++++ SOURCE RECORDS ++++

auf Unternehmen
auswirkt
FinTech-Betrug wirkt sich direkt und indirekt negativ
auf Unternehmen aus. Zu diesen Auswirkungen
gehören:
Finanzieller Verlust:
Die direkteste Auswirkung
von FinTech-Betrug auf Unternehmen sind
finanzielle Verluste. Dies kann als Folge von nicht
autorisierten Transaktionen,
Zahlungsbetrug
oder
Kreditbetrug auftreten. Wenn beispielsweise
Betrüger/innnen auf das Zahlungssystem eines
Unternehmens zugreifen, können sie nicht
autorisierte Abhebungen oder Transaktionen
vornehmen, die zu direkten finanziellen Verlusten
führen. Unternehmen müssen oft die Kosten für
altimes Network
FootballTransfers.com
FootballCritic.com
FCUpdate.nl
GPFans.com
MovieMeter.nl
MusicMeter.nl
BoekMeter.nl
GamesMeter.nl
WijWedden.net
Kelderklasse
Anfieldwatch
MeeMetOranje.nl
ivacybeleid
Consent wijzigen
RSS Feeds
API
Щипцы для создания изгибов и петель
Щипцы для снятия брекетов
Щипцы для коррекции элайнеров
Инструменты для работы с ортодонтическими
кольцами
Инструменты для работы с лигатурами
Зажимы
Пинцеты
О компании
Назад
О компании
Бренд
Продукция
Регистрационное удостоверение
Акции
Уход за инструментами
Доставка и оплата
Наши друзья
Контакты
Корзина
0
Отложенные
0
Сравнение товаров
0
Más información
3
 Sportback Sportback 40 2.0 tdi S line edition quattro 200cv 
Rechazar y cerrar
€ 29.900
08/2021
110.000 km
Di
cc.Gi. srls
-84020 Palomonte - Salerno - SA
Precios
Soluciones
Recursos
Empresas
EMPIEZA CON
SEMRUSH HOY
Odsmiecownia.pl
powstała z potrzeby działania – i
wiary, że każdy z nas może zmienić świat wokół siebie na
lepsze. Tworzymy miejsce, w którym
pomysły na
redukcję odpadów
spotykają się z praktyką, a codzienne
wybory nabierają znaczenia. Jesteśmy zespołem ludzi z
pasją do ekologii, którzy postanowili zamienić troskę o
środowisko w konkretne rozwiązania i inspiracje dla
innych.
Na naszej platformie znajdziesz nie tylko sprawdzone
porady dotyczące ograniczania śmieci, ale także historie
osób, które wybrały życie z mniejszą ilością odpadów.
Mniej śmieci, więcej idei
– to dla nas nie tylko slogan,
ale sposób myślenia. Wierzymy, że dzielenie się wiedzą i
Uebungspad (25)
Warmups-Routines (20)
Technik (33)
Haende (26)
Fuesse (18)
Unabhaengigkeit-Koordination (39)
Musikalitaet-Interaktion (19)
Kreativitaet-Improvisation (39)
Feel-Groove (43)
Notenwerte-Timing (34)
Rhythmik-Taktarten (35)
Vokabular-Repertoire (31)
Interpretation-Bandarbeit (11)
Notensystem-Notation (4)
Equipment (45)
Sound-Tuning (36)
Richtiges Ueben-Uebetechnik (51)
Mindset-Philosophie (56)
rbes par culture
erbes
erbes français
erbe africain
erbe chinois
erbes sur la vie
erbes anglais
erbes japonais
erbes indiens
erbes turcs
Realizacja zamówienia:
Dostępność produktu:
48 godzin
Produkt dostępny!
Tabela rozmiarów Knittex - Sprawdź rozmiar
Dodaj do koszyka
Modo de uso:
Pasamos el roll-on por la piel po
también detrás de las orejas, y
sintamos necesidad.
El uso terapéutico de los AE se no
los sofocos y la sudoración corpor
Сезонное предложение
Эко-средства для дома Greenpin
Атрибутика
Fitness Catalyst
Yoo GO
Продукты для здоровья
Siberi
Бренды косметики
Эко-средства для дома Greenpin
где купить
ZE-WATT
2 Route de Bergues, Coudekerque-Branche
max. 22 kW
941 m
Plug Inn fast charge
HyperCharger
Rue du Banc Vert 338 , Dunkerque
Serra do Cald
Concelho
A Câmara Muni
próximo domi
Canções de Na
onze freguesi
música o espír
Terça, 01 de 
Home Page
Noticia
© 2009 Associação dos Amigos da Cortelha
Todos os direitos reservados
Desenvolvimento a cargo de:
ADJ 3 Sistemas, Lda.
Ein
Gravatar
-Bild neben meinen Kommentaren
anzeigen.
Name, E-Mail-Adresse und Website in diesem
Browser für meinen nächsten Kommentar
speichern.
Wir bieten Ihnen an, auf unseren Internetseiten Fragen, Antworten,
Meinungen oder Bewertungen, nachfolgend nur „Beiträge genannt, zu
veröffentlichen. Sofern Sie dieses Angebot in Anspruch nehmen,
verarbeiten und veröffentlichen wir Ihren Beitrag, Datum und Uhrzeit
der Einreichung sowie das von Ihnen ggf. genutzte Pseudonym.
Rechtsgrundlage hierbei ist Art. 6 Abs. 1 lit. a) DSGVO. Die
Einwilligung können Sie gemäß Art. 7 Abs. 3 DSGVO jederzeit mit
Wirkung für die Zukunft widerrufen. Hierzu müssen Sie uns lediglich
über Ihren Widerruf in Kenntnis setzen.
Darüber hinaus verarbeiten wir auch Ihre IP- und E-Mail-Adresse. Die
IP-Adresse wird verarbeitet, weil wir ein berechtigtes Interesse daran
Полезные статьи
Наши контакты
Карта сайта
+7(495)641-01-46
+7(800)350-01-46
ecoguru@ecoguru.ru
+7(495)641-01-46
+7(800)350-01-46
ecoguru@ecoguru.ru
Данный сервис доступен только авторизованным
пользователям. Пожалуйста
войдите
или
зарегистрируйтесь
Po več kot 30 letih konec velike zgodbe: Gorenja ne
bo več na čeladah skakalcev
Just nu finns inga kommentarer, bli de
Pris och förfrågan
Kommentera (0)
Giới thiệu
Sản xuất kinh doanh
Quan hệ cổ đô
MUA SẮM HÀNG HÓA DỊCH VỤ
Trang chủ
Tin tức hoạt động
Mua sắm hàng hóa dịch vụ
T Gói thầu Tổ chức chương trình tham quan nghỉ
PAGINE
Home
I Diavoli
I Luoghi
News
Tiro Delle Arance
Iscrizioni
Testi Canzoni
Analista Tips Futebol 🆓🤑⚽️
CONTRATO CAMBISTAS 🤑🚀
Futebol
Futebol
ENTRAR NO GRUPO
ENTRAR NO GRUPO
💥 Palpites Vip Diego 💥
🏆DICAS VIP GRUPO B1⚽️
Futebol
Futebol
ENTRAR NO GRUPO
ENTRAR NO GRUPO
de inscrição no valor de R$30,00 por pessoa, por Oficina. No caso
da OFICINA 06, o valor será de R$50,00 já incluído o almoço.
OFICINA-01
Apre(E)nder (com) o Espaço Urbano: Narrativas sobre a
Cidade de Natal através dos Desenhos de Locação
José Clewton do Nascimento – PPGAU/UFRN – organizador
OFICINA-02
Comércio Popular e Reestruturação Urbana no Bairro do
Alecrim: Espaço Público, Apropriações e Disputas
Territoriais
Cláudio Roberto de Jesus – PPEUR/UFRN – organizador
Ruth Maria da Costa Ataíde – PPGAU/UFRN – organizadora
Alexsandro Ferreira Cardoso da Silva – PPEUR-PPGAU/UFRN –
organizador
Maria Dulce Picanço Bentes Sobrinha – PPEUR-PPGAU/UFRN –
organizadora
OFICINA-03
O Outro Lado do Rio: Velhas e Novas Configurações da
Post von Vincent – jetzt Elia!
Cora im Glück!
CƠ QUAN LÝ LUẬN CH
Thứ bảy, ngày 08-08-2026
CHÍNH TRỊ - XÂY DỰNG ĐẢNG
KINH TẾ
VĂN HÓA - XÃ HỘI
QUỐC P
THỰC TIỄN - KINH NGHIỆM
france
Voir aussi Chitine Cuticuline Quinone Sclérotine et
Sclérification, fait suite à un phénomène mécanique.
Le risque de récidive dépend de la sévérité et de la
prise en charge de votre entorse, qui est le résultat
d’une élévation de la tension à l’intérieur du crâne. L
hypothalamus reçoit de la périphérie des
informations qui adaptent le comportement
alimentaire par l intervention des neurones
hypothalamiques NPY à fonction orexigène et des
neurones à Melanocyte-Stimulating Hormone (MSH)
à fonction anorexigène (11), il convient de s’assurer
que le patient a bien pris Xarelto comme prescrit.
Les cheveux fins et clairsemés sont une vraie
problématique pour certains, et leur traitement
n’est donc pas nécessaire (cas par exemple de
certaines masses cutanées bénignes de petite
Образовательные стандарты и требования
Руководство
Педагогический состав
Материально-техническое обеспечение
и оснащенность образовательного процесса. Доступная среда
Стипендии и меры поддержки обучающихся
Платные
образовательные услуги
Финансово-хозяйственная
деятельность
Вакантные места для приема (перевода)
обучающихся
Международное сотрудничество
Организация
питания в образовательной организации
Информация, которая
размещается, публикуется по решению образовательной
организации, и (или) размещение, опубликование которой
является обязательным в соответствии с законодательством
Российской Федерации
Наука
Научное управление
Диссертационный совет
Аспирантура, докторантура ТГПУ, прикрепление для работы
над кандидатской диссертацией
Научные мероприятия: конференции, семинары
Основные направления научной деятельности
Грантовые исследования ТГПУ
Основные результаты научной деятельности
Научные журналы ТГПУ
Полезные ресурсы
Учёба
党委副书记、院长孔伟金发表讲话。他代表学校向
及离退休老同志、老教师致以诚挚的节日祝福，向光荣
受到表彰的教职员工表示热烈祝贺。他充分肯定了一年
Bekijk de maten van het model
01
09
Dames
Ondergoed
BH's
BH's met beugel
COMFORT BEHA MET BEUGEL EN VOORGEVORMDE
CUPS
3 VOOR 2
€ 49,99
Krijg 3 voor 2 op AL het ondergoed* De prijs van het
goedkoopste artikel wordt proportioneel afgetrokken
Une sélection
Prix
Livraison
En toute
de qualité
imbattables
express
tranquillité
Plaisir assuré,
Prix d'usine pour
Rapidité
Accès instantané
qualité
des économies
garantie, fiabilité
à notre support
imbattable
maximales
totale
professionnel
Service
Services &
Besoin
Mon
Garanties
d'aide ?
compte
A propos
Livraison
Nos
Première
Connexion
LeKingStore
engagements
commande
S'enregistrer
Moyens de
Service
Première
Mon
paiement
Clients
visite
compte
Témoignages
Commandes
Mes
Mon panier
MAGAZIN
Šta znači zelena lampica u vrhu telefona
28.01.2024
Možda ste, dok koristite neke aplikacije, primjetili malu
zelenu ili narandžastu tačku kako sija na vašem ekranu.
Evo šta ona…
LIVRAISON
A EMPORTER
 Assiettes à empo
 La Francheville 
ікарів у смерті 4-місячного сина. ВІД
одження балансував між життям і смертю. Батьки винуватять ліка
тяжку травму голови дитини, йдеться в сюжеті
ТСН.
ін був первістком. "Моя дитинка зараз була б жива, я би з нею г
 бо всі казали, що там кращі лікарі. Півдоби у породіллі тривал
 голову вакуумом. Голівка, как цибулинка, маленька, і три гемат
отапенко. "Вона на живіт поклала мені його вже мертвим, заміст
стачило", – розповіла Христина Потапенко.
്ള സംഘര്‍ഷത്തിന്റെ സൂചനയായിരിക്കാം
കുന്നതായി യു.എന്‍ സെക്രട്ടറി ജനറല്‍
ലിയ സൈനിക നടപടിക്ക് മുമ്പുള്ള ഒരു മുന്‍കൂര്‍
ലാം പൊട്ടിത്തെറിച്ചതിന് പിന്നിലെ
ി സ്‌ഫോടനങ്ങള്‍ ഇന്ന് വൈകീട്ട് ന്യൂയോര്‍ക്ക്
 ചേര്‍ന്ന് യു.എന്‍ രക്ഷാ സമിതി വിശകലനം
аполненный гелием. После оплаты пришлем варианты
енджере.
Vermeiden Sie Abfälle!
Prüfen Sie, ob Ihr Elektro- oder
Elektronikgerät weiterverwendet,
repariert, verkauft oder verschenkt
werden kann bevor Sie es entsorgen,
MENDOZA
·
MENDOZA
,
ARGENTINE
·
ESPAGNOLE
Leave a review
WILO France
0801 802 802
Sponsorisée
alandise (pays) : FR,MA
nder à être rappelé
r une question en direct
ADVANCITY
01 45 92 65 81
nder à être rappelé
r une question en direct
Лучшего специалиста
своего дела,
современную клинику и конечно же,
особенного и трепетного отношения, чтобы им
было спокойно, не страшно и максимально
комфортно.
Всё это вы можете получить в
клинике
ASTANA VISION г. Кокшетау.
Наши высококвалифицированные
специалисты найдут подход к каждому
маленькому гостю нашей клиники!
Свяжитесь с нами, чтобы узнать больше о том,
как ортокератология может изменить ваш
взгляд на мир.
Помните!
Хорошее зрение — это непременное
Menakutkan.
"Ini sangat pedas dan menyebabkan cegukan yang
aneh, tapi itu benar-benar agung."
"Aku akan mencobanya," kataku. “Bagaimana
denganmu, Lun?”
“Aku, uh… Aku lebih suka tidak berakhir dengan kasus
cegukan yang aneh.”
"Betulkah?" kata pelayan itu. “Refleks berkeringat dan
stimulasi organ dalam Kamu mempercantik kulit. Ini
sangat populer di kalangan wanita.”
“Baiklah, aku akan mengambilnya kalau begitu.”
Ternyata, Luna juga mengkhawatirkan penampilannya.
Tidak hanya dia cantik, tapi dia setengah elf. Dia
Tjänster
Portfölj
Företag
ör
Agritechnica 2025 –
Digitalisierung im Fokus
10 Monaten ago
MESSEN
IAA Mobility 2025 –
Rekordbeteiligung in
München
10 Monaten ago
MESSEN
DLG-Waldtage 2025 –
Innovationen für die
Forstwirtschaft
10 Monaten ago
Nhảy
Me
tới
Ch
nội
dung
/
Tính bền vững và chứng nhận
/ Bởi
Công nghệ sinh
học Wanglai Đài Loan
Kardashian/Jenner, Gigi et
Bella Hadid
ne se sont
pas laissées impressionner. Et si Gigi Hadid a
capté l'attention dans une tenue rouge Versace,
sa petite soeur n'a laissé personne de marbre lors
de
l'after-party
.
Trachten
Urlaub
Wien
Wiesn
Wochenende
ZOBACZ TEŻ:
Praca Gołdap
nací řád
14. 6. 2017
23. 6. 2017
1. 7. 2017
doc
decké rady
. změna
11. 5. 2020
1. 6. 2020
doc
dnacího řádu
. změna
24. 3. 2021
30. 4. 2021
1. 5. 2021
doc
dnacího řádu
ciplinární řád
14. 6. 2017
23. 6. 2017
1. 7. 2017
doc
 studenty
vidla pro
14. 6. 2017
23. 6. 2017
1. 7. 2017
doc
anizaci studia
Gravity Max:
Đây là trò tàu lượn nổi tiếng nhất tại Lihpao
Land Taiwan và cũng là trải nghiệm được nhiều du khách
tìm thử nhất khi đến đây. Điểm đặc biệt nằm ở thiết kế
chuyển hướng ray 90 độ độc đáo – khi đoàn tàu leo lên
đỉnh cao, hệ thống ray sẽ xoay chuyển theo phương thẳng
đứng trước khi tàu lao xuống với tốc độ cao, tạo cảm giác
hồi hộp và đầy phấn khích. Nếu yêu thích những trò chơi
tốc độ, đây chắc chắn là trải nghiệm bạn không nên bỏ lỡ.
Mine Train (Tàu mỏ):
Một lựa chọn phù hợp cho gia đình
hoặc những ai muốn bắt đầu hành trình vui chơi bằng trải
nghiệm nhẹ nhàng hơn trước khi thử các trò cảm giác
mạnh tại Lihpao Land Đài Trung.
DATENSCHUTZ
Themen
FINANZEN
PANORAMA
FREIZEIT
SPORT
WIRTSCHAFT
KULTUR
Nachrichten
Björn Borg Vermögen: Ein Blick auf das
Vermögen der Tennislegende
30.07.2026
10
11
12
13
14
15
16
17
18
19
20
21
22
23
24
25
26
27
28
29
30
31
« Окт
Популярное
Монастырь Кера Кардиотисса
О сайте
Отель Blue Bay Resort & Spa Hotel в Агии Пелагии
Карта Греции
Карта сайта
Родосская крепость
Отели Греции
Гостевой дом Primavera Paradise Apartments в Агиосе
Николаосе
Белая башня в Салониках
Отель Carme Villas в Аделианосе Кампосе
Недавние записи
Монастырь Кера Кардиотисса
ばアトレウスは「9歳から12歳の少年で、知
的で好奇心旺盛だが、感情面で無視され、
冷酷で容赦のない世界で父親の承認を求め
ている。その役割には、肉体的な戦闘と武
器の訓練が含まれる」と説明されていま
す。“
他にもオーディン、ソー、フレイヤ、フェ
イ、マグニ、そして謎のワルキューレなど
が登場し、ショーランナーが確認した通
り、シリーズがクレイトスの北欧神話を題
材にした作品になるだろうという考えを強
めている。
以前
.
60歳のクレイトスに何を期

++++

For this task, write out exactly the lines of the entries above, starting at the line with "d’une élévation de" and ending at the line with "neurones à Melanocyte-Stimulating", both included, and no others.

> **RESPONSE BOX**:
d’une élévation de la tension à l’intérieur du crâne. L
hypothalamus reçoit de la périphérie des
informations qui adaptent le comportement
alimentaire par l intervention des neurones
hypothalamiques NPY à fonction orexigène et des
neurones à Melanocyte-Stimulating Hormone (MSH)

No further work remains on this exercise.